Similar challenges are described by Lviv veteran Ivan Antoniv, who opened a food truck. He received a grant on his third attempt and explains the reasons for previous refusals: “The third time we managed to get a positive response. The first time we were refused because my certificate was not yet in the register. The second time we were refused due to our inattention, because we indicated something incorrectly in the application itself.” According to him, the application process itself is understandable, but after launching the business, entrepreneurs face other challenges a difficult economic situation, high costs, and unstable demand.

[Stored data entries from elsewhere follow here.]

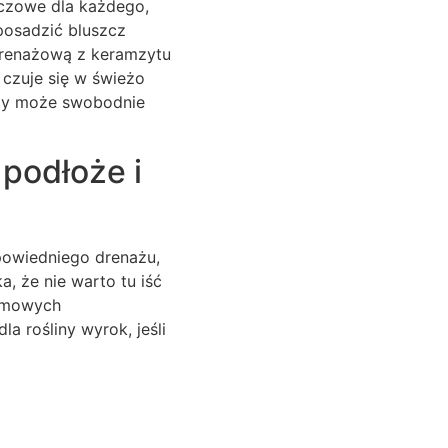
uczowe dla każdego,
 posadzić bluszcz
drenażową z keramzytu
 czuje się w świeżo
ody może swobodnie
 podłoże i
powiedniego drenażu,
, że nie warto tu iść
domowych
a rośliny wyrok, jeśli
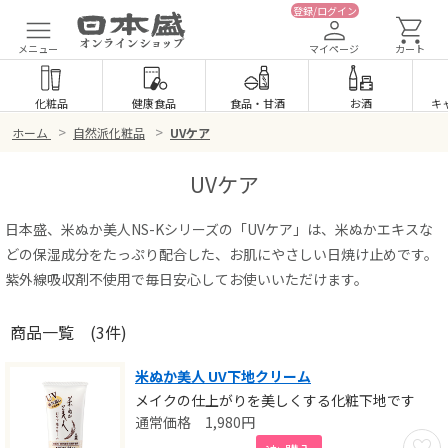
登録/ログイン
メニュー
マイページ
カート
化粧品
健康食品
食品
・
甘酒
お酒
キ
>
>
ホーム
自然派化粧品
UVケア
UVケア
日本盛、米ぬか美人NS-Kシリーズの「UVケア」は、米ぬかエキスな
どの保湿成分をたっぷり配合した、お肌にやさしい日焼け止めです。
紫外線吸収剤不使用で毎日安心してお使いいただけます。
商品一覧
(3件)
米ぬか美人 UV下地クリーム
メイクの仕上がりを美しくする化粧下地です
1,980
円
お気に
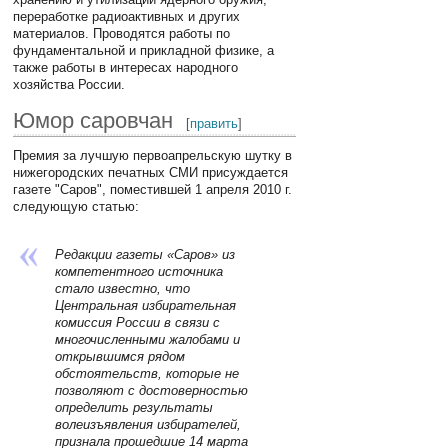
переработке радиоактивных и других
материалов. Проводятся работы по
фундаментальной и прикладной физике, а
также работы в интересах народного
хозяйства России.
Юмор саровчан
[
править
]
Премия за лучшую первоапрельскую шутку в
нижегородских печатных СМИ присуждается
газете "Саров", поместившей 1 апреля 2010 г.
следующую статью:
Редакции газеты «Саров» из
компетентного источника
стало известно, что
Центральная избирательная
комиссия России в связи с
многочисленными жалобами и
открывшимся рядом
обстоятельств, которые не
позволяют с достоверностью
определить результаты
волеизъявления избирателей,
признала прошедшие 14 марта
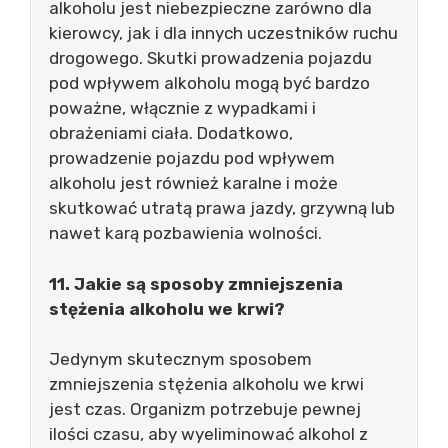
alkoholu jest niebezpieczne zarówno dla
kierowcy, jak i dla innych uczestników ruchu
drogowego. Skutki prowadzenia pojazdu
pod wpływem alkoholu mogą być bardzo
poważne, włącznie z wypadkami i
obrażeniami ciała. Dodatkowo,
prowadzenie pojazdu pod wpływem
alkoholu jest również karalne i może
skutkować utratą prawa jazdy, grzywną lub
nawet karą pozbawienia wolności.
11. Jakie są sposoby zmniejszenia
stężenia alkoholu we krwi?
Jedynym skutecznym sposobem
zmniejszenia stężenia alkoholu we krwi
jest czas. Organizm potrzebuje pewnej
ilości czasu, aby wyeliminować alkohol z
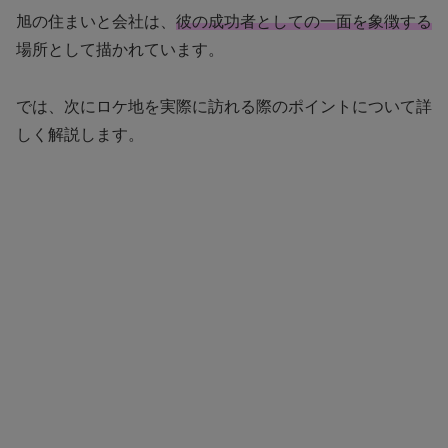
旭の住まいと会社は、
彼の成功者としての一面を象徴する
場所として描かれています。
では、次にロケ地を実際に訪れる際のポイントについて詳
しく解説します。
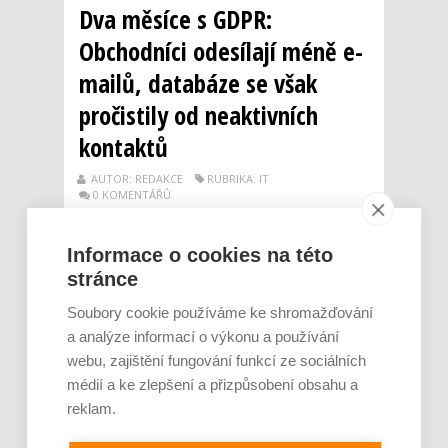
Dva měsíce s GDPR:
Obchodníci odesílají méně e-
mailů, databáze se však
pročistily od neaktivních
kontaktů
AUTOR: REDAKCE
RUBRIKA: IT
0 KOMENTÁŘŮ
Informace o cookies na této
stránce
Soubory cookie používáme ke shromažďování
a analýze informací o výkonu a používání
webu, zajištění fungování funkcí ze sociálních
médií a ke zlepšení a přizpůsobení obsahu a
reklam.
Od chvíle, kdy v platnost vstoupilo nové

In summary, the system of veteran entrepreneurship support in Ukraine has already taken shape as a distinct area of state policy. The growth in funding and the number of programs indicates serious intentions on the part of the state. At the same time, factual data and the experiences of veterans themselves show that the main challenge lies not only in allocating funds, but in the quality of support, simplicity of procedures, accessibility of information, and post-grant assistance. Without this, even significant budgets risk producing only short-term effects. The extended conclusion is that veteran business can become an important tool for reintegration and economic recovery of communities only if the state focuses not on the number of grants issued, but on creating a clear, consistent, and humane system in which a veteran does not get lost among forms, reports, and silence in response. Without this, entrepreneurship after the front line will remain more of a trial than a real path to a new life.